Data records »

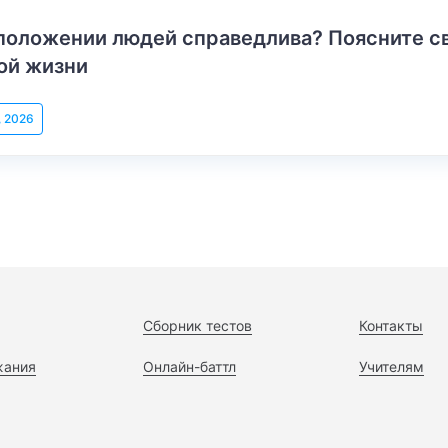
положении людей справедлива? Поясните с
ой жизни
, 2026
Сборник тестов
Контакты
жания
Онлайн-баттл
Учителям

What is being asked » Restate the records in full and word for word, but keep the pictures out.

Finished task »
положении людей справедлива? Поясните с
ой жизни
, 2026
Сборник тестов
Контакты
жания
Онлайн-баттл
Учителям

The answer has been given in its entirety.